### PROBLEM STATEMENT
Print exactly the lines below between the line holding "octobre sur Disney" and the line holding "ПриватБанк МФО банка 305299", inclusive, and nothing more.

-- DATASET follows --

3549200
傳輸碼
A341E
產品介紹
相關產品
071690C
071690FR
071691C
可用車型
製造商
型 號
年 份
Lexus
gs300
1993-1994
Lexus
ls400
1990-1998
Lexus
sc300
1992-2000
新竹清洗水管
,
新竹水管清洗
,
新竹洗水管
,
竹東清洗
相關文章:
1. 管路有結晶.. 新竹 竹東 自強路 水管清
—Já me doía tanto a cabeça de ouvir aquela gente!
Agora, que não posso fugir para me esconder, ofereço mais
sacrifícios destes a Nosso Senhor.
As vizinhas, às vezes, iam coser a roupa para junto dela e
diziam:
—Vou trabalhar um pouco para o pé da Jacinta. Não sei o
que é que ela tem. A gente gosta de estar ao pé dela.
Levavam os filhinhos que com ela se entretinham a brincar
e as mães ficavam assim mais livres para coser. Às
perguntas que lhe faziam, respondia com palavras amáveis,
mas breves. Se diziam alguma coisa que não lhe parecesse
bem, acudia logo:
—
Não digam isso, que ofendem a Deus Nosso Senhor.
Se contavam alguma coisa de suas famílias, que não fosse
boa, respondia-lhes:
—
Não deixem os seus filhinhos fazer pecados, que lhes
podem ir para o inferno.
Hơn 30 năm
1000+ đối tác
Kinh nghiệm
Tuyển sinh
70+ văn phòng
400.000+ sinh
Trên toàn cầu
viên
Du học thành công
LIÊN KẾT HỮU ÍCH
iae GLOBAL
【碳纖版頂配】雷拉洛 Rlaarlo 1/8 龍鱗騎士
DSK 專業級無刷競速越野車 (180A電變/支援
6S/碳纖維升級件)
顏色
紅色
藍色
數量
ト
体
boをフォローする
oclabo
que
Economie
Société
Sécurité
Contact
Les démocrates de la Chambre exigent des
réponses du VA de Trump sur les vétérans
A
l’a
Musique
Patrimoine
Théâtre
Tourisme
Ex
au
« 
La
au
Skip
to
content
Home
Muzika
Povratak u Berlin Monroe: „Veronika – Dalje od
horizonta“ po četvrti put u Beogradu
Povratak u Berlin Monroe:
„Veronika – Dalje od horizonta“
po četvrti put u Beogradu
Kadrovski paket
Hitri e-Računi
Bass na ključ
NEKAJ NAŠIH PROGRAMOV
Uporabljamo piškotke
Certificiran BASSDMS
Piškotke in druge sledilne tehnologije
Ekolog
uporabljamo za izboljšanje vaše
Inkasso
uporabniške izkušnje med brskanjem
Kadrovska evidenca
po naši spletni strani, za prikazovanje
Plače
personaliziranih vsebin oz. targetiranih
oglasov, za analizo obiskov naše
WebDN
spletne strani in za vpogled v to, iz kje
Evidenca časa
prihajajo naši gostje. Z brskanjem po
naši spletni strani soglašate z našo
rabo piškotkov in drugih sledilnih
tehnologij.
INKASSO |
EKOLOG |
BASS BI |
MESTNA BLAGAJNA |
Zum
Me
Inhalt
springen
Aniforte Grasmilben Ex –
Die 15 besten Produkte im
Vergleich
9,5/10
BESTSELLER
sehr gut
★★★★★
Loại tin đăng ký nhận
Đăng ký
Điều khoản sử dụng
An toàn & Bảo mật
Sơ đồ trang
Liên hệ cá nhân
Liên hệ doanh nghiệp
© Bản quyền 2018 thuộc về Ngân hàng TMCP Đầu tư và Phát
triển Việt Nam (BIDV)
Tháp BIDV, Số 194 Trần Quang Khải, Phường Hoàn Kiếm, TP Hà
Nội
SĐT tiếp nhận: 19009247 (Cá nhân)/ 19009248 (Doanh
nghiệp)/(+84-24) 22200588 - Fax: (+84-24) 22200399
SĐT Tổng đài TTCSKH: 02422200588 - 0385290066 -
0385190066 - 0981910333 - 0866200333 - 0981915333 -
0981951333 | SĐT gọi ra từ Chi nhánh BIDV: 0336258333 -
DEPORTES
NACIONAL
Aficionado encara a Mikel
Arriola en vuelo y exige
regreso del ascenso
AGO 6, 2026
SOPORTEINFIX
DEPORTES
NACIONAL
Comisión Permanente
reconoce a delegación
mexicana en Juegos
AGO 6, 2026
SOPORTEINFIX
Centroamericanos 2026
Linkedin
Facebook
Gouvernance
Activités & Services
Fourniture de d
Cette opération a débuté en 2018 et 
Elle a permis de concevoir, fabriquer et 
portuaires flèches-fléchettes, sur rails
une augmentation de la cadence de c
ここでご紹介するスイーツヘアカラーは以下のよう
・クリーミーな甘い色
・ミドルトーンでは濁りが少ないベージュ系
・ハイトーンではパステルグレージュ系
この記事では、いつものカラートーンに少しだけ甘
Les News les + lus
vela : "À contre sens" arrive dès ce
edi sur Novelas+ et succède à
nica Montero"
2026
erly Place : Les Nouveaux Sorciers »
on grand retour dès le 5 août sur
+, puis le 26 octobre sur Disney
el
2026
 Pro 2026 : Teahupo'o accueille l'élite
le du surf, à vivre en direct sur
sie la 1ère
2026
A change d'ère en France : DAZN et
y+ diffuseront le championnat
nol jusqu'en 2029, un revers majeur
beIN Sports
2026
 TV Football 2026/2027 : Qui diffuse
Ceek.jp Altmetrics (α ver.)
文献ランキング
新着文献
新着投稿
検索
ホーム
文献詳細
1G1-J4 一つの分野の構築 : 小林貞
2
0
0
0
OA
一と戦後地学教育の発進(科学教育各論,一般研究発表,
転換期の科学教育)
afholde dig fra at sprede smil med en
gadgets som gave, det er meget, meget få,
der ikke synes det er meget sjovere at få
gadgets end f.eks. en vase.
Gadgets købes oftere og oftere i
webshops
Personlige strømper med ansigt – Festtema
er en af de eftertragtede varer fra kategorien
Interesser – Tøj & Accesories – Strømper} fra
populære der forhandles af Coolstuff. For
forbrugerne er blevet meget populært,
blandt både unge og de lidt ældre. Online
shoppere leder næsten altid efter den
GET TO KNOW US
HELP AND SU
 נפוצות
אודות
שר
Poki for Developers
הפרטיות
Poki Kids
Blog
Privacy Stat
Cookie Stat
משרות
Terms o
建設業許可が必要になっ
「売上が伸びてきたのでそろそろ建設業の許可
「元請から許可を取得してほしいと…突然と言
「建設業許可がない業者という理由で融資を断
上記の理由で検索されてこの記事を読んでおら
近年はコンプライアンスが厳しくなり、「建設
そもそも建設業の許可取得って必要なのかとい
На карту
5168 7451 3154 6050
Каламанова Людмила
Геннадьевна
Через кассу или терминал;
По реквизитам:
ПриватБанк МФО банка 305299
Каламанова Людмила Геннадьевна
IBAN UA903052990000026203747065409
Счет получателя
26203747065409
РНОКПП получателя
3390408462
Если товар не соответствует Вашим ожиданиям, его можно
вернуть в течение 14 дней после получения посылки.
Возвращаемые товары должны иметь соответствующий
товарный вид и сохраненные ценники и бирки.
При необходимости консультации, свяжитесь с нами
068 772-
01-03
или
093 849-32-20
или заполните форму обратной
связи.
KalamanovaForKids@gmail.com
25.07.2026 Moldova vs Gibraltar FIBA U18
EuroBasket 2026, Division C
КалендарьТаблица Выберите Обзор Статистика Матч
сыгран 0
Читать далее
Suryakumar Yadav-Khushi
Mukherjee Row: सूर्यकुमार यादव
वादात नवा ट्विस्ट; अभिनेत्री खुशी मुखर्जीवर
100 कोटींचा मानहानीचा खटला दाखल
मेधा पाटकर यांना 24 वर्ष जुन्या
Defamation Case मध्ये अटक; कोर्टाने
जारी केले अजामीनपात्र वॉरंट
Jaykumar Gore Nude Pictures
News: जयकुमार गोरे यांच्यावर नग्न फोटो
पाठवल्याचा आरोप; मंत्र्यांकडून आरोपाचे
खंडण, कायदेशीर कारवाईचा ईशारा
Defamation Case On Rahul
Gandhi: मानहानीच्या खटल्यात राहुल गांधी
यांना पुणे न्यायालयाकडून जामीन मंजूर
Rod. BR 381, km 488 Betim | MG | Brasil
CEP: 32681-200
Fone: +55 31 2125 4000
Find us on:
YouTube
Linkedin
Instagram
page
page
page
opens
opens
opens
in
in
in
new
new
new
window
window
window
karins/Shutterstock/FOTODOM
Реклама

-- DATASET concluded --

### PROBLEM SOLUTION
+, puis le 26 octobre sur Disney
el
2026
 Pro 2026 : Teahupo'o accueille l'élite
le du surf, à vivre en direct sur
sie la 1ère
2026
A change d'ère en France : DAZN et
y+ diffuseront le championnat
nol jusqu'en 2029, un revers majeur
beIN Sports
2026
 TV Football 2026/2027 : Qui diffuse
Ceek.jp Altmetrics (α ver.)
文献ランキング
新着文献
新着投稿
検索
ホーム
文献詳細
1G1-J4 一つの分野の構築 : 小林貞
2
0
0
0
OA
一と戦後地学教育の発進(科学教育各論,一般研究発表,
転換期の科学教育)
afholde dig fra at sprede smil med en
gadgets som gave, det er meget, meget få,
der ikke synes det er meget sjovere at få
gadgets end f.eks. en vase.
Gadgets købes oftere og oftere i
webshops
Personlige strømper med ansigt – Festtema
er en af de eftertragtede varer fra kategorien
Interesser – Tøj & Accesories – Strømper} fra
populære der forhandles af Coolstuff. For
forbrugerne er blevet meget populært,
blandt både unge og de lidt ældre. Online
shoppere leder næsten altid efter den
GET TO KNOW US
HELP AND SU
 נפוצות
אודות
שר
Poki for Developers
הפרטיות
Poki Kids
Blog
Privacy Stat
Cookie Stat
משרות
Terms o
建設業許可が必要になっ
「売上が伸びてきたのでそろそろ建設業の許可
「元請から許可を取得してほしいと…突然と言
「建設業許可がない業者という理由で融資を断
上記の理由で検索されてこの記事を読んでおら
近年はコンプライアンスが厳しくなり、「建設
そもそも建設業の許可取得って必要なのかとい
На карту
5168 7451 3154 6050
Каламанова Людмила
Геннадьевна
Через кассу или терминал;
По реквизитам:
ПриватБанк МФО банка 305299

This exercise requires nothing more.